$\newcommand{\P}{\mathbb{P}}$ $\newcommand{\E}{\mathbb{E}}$ $\newcommand{\S}{\mathcal{S}}$ $\newcommand{\var}{\mathrm{Var}}$ $\newcommand{\bmu}{\boldsymbol{\mu}}$ $\newcommand{\bSigma}{\boldsymbol{\Sigma}}$ $\newcommand{\btheta}{\boldsymbol{\theta}}$ $\newcommand{\bpi}{\boldsymbol{\pi}}$ $\newcommand{\indep}{\perp\!\!\!\perp}$ $\newcommand{\bp}{\mathbf{p}}$ $\newcommand{\bx}{\mathbf{x}}$ $\newcommand{\bX}{\mathbf{X}}$ $\newcommand{\by}{\mathbf{y}}$ $\newcommand{\bY}{\mathbf{Y}}$ $\newcommand{\bz}{\mathbf{z}}$ $\newcommand{\bZ}{\mathbf{Z}}$ $\newcommand{\bw}{\mathbf{w}}$ $\newcommand{\bW}{\mathbf{W}}$ $\newcommand{\bv}{\mathbf{v}}$ $\newcommand{\bV}{\mathbf{V}}$

TUTORIAL 4b

Kalman filtering


Course: Math 535 - Mathematical Methods in Data Science (MMiDS)
Author: Sebastien Roch, Department of Mathematics, University of Wisconsin-Madison
Updated: Dec 3, 2020
Copyright: © 2020 Sebastien Roch


1 Background: linear-Gaussian models

The model: We consider a Markov process $\{\bX_t\}_{t=0}^T$ with state space $\S = \mathbb{R}^{d_0}$ of the following form

$$ \bX_{t+1} = F \,\bX_t + \bW_t $$

where the $\bW_t$'s are i.i.d. $\mathcal{N}(\mathbf{0}, Q)$ and $F$ and $Q$ are known $d \times d$ matrices. We denote the initial state by $\bX_0 = \bx_0$. We assume that the process $\{\bX_t\}_{t=1}^T$ is not observed, but rather that an auxiliary observed process $\{\bY_t\}_{t=1}^T$ with state space $\S = \mathbb{R}^{d}$ satisfies

$$ \bY_t = H\,\bX_t + \bV_t $$

where the $\bV_t$'s are i.i.d. $\mathcal{N}(\mathbf{0}, R)$ and $H \in \mathbb{R}^{d \times d_0}$ and $R \in \mathbb{R}^{d}$ are known matrices.
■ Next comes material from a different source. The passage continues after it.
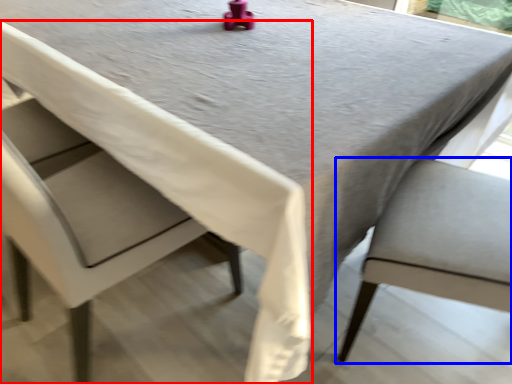 Question: Among these objects, which one is farthest to the camera, chair (highlighted by a red box) or chair (highlighted by a blue box)?

Choices:
 (A) chair
 (B) chair

Answer: (B)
Graphically, it can be represented as follows, where as before each variable is node and its conditional distribution depends only on its parent nodes.

HMM

(Source)

Our goal is to infer the unobserved states given the observed process. Specifically, we look at the filtering problem. Quoting Wikipedia:

The task is to compute, given the model's parameters and a sequence of observations, the distribution over hidden states of the last latent variable at the end of the sequence, i.e. to compute P(x(t)|y(1),…,y(t)). This task is normally used when the sequence of latent variables is thought of as the underlying states that a process moves through at a sequence of points of time, with corresponding observations at each point in time. Then, it is natural to ask about the state of the process at the end. This problem can be handled efficiently using the forward algorithm.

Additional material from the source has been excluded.